Below are records with pictures in them. Output exactly the lines from the one with "Спортивные площадки с повышенной" through the one with "trop fille.", both included, and leave every picture out; give only those lines.

(Entries taken from a collection)
● ● ● ● ● ● ●

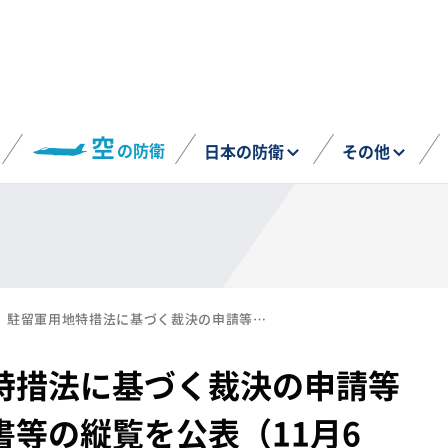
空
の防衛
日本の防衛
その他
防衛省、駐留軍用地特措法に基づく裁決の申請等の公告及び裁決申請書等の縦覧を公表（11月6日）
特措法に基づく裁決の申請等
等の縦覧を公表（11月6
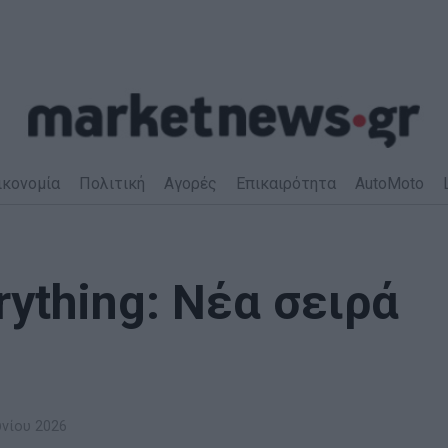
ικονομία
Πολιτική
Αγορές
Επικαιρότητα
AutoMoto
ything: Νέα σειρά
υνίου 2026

● ● ● ● ● ● ●

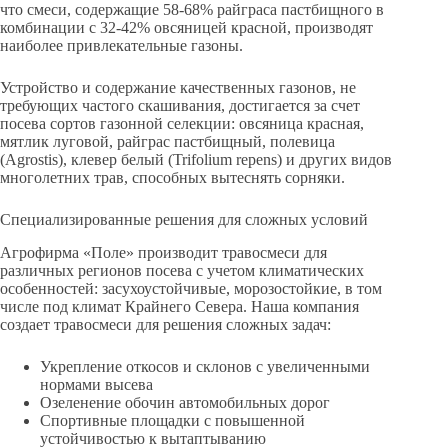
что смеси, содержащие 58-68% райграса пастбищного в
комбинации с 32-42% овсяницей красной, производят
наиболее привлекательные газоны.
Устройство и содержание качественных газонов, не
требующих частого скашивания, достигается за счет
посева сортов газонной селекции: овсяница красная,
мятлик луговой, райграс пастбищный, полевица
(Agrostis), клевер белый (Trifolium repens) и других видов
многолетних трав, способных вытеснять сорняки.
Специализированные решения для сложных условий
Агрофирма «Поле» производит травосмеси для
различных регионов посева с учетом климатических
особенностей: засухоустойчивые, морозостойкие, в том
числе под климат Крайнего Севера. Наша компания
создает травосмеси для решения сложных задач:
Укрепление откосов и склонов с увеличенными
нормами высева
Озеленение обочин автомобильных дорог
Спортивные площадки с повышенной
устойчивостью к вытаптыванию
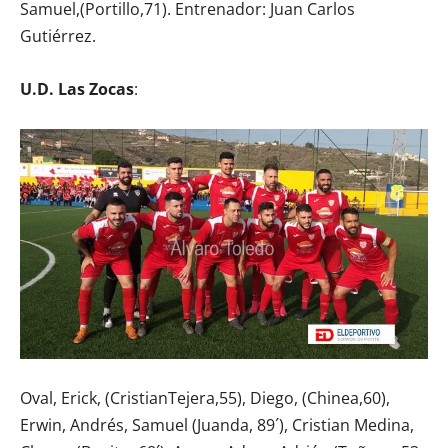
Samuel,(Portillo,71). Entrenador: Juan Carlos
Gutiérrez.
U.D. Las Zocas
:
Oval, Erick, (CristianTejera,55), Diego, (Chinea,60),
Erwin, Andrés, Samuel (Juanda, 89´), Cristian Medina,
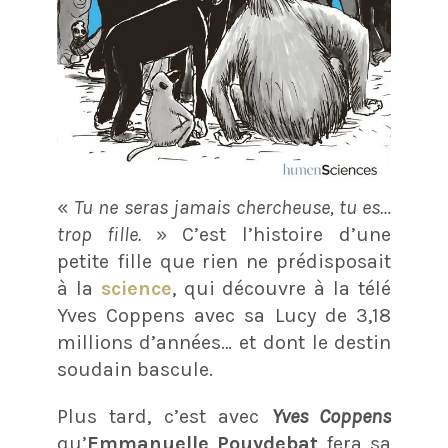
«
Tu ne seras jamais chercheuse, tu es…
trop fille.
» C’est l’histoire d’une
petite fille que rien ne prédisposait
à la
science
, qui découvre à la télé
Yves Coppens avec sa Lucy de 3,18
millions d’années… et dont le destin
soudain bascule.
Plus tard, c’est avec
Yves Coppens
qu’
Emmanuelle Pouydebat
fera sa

● ● ● ● ● ● ●

Solved problem
Спортивные площадки с повышенной
устойчивостью к вытаптыванию
Samuel,(Portillo,71). Entrenador: Juan Carlos
Gutiérrez.
U.D. Las Zocas
:
Oval, Erick, (CristianTejera,55), Diego, (Chinea,60),
Erwin, Andrés, Samuel (Juanda, 89´), Cristian Medina,
«
Tu ne seras jamais chercheuse, tu es…
trop fille.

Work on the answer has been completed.